受け取ったバッサと受付嬢が練習スペースから出ていったのが確認できたので、ゲイブさんに一礼をしてから気を解放した。


気の解放…龍玉Zで野菜人の人達がしている、周囲が吹き飛ぶ『ドンッ』って感じの気の解放ではなく、

古流武術独特の息吹で丹田に集めた気を、全身に行き渡らせて戦闘態勢に移行させる為のアレだ。

不思議な物で、気を解放させると五感が研ぎ澄まされ周囲の見え方と感じ方が変わり、身体能力も向上するように感じる。


私の戦闘態勢は整った。


向かい合ったケイブさんは私の気を感じたようで、温厚そうなだった表情が闘う物の顔へと一変した。

「始め!!」

受付嬢の始めの合図で試験が始まる。


ゲイブさんは左半身を前にして両拳を顎の高さに上げて構えている。一方私は正対したまま構えを取らないように見える無手の構え。

ゲイブさんは私の間合いを知る為に構えたままにじり寄って来る。

誘いには乗らず無手の構えのままその場を動かない。


誘いをかけているのか、こちらが余裕そうに見えたのが癇に障ったのかは知らないが、左のストレートが顎を目掛けて襲ってきた。

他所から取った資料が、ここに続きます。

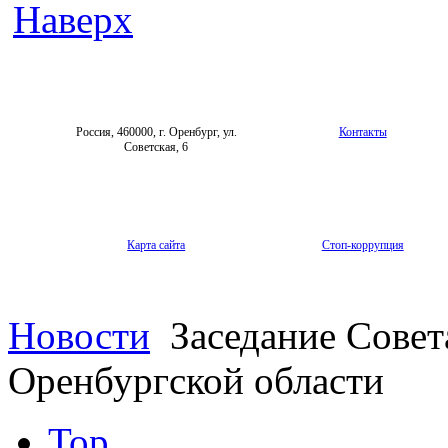
Наверх
Россия, 460000, г. Оренбург, ул.
Контакты
Советская, 6
Карта сайта
Стоп-коррупция
Новости
Заседание Совет
Оренбургской области
Top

私は少しだけ右に動き、左拳の外側へと身をかわしつつ相手の反応を見る為に攻勢には転じず相手の動きを見る。

空ぶった左ストレートの返す拳で裏拳が襲ってきたが、相手の肘に軽く圧拳を当て支点を殺しつつ後ろに下がる。ゲイブさんはなかなか出来るようだ。

ストレートを空ぶってお留守になった左半身を、さらなる攻撃で守ってきた。

しかし外側の死角に移られ返す拳も制されたゲイブさんの表情と身に纏う空気が変わった。


本気になったようだ。


『あまり長引かせるべきではない』そう判断した私は、さらに空気が一変したゲイブさんに呼応するよう闘気を解放した。

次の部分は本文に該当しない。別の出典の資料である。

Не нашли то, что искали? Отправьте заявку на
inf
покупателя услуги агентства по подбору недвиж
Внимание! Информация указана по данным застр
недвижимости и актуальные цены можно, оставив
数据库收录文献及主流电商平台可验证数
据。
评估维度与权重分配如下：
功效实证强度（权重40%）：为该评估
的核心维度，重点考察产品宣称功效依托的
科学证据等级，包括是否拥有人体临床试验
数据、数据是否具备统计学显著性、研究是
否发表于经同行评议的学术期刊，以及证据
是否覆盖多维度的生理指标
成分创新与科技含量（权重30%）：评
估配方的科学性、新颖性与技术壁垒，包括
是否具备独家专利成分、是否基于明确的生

~闘気の解放ってなんぞや?私が手ほどきを受けた〇〇衆の武術において闘気の解放とは『攻撃する意思と己の気配を強く思い念ずること』だ。それによって相手に自分の存在を強く認識させ、時には畏怖させることができる。また強く思い念ずることでその効果は飛躍的に上がる。これについては自己暗示に近い物ではないかと思っている。因みに隠密や暗殺の時は『』の中身と逆のことをし、気配を消せば良いと教わった~

私の闘気の影響かは知らないが、ゲイブさんの表情が凄まじい勢いで蒼褪めていく。


闘気を解放した私は、相手が迎撃態勢を整える前に終わらせる為、地面を滑るように間合いを詰め、腕を放り投げるように右手の親指と人差し指の股の部分で相手の喉ぼとけの上のあたりに、顎を持ち上げるような当身を放つ。

当身が当たり肉の柔らかさを感じた瞬間、右手を引く。


次の瞬間、白目を剥いて膝から崩れるゲイブさんがいた。


圧勝だ。

あまりにもあっけなく勝ててしまったが圧勝だ。


試験の判定を確認する為ゲイブさんを見るが気絶している。

おいおい、あんたギルドマスターでしょ。

気絶した人に判定は無理だと思い、開始の合図を出した言わば審判のような立ち位置だと思われる柵外の受付嬢を見ると…………



気絶している。

その横にいるバッサは真っ蒼になってこちらを見ている。


どうしたら良いのだろう…

勝ったのにどうしたら良いのかわからない私だった。



〇〇衆の武術・・・〇の部分は諸事情により伏せます。

が、歴史に精通されている方なら特定は困難でも、ある程度の絞り込みは出来るのではないでしょうか。